The Mediterranean fruitfly Ceratitis capitata (medfly) is an invasive agricultural pest of high economic impact and has become an emerging model for developing new genetic control strategies as an alternative to insecticides. Here, we report the successful adaptation of CRISPR-Cas9-based gene disruption in the medfly by injecting in vitro pre-assembled, solubilized Cas9 ribonucleoprotein complexes (RNPs) loaded with gene-specific single guide RNAs (sgRNA) into early embryos. When targeting the eye pigmentation gene white eye (we), a high rate of somatic mosaicism in surviving G0 adults was observed. Germline transmission rate of mutated we alleles by G0 animals was on average above 52%, with individual cases achieving nearly 100%. We further recovered large deletions in the we gene when two sites were simultaneously targeted by two sgRNAs. CRISPR-Cas9 targeting of the Ceratitis ortholog of the Drosophila segmentation paired gene (Ccprd) caused segmental malformations in late embryos and in hatched larvae. Mutant phenotypes correlate with repair by non-homologous end-joining (NHEJ) lesions in the two targeted genes. This simple and highly effective Cas9 RNP-based gene editing to introduce mutations in C. capitata will significantly advance the design and development of new effective strategies for pest control management.

CRISPR-Cas9 targeted disruption of the yellow ortholog in the housefly identifies the brown body locus.

The classic brown body (bwb) mutation in the housefly Musca domestica impairs normal melanization of the adult cuticle. In Drosophila melanogaster, a reminiscent pigmentation defect results from mutations in the yellow gene encoding dopachrome conversion enzyme (DCE). Here, we demonstrate that the bwb locus structurally and functionally represents the yellow ortholog of Musca domestica, MdY. In bwb Musca strains, we identified two mutant MdY alleles that contain lesions predicted to result in premature truncation of the MdY open reading frame. We targeted wildtype MdY by CRISPR-Cas9 RNPs and generated new mutant alleles that fail to complement existing MdY alleles, genetically confirming that MdY is the bwb locus. We further found evidence for Cas9-mediated interchromosomal recombination between wildtype and mutant bwb alleles. Our work resolves the molecular identity of the classic bwb mutation in Musca domestica and establishes the feasibility of Cas9-mediated genome editing in the Musca model.

The whole genome sequence of the Mediterranean fruit fly, Ceratitis capitata (Wiedemann), reveals insights into the biology and adaptive evolution of a highly invasive pest species.

BACKGROUND: The Mediterranean fruit fly (medfly), Ceratitis capitata, is a major destructive insect pest due to its broad host range, which includes hundreds of fruits and vegetables. It exhibits a unique ability to invade and adapt to ecological niches throughout tropical and subtropical regions of the world, though medfly infestations have been prevented and controlled by the sterile insect technique (SIT) as part of integrated pest management programs (IPMs). The genetic analysis and manipulation of medfly has been subject to intensive study in an effort to improve SIT efficacy and other aspects of IPM control. RESULTS: The 479 Mb medfly genome is sequenced from adult flies from lines inbred for 20 generations.

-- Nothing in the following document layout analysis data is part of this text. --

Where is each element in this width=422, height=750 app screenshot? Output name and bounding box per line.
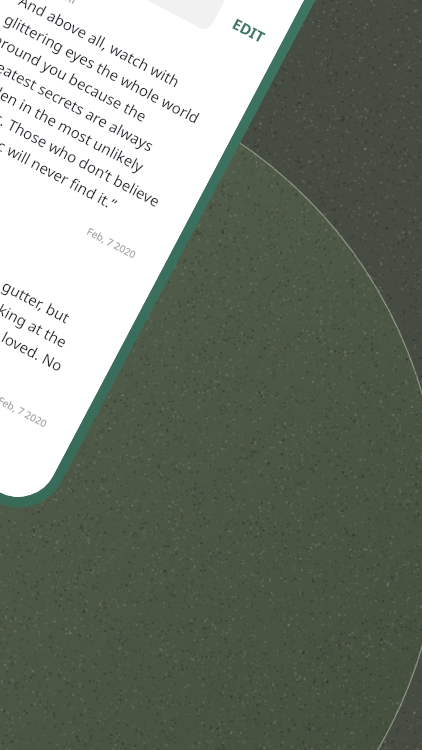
button[interactable]: EDIT (223, 6, 275, 54)
staticText: “We are all in the gutter, but some of u… (0, 218, 100, 402)
button[interactable]: Anonymous (0, 347, 42, 505)
staticText: Feb, 7 2020 (85, 224, 139, 262)
button[interactable]: Rald Dahl (0, 0, 253, 287)
button[interactable]: Oscar Wilde (0, 178, 132, 456)
staticText: EDIT (229, 13, 268, 47)
button[interactable]: Search (29, 0, 228, 32)
staticText: Rald Dahl (24, 0, 80, 7)
staticText: Feb, 7 2020 (0, 393, 50, 431)
staticText: “And above all, watch with glittering ey… (0, 0, 221, 233)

A high-quality assembly is achieved having a contig N50 of 45.7 kb and scaffold N50 of 4.06 Mb. In-depth curation of more than 1800 messenger RNAs shows specific gene expansions that can be related to invasiveness and host adaptation, including gene families for chemoreception, toxin and insecticide metabolism, cuticle proteins, opsins, and aquaporins. We identify genes relevant to IPM control, including those required to improve SIT. CONCLUSIONS: The medfly genome sequence provides critical insights into the biology of one of the most serious and widespread agricultural pests. This knowledge should significantly advance the means of controlling the size and invasive potential of medfly populations. Its close relationship to Drosophila, and other insect species important to agriculture and human health, will further comparative functional and structural studies of insect genomes that should broaden our understanding of gene family evolution.